Their core api is still not finished, so time will tell how they decide to do this.

muldjord

This is tiresome to say the least. In my talks with the 'thegamesdb' team we've basically been misunderstanding each other for a while now. It seems that the key I have, is in fact an app API key (and not a user key). And the limit is not on a per-key basis, but on IP!!!! So simple, so many misunderstandings.

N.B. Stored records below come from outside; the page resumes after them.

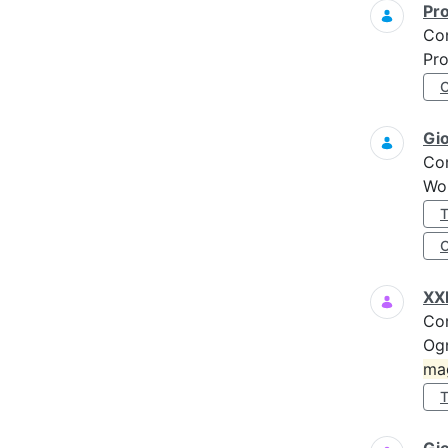
Pro
Co
Pro
Gi
Co
Wo
XXI
Co
Ogn
ma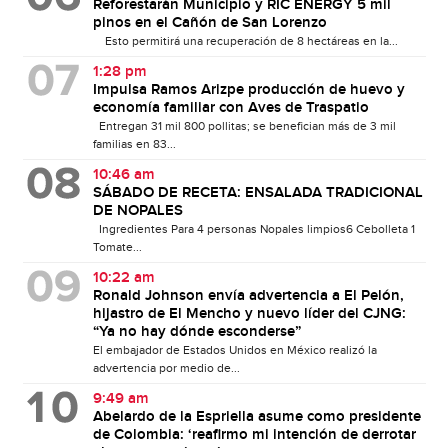
Reforestarán Municipio y RIC ENERGY 5 mil
pinos en el Cañón de San Lorenzo
Esto permitirá una recuperación de 8 hectáreas en la...
1:28 pm
Impulsa Ramos Arizpe producción de huevo y
economía familiar con Aves de Traspatio
Entregan 31 mil 800 pollitas; se benefician más de 3 mil
familias en 83...
10:46 am
SÁBADO DE RECETA: ENSALADA TRADICIONAL
DE NOPALES
Ingredientes Para 4 personas Nopales limpios6 Cebolleta 1
Tomate...
10:22 am
Ronald Johnson envía advertencia a El Pelón,
hijastro de El Mencho y nuevo líder del CJNG:
“Ya no hay dónde esconderse”
El embajador de Estados Unidos en México realizó la
advertencia por medio de...
9:49 am
Abelardo de la Espriella asume como presidente
de Colombia: ‘reafirmo mi intención de derrotar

Bottom line: It seems like I can use my 'thegamesdb' implementation, and each user WILL NOT need their own key. At least not for the time being. There is a per-IP request limit though, and this means that I will remove 'thegamesdb' as a part of the Simple Mode scraping process. Instead users can use it for 1000-2000 rom scrapinger per month, and that's it for the moment. In time there might be the option of adding to this limit with user keys where you earn requests by helping out with the database. It seems that this is still being worked out.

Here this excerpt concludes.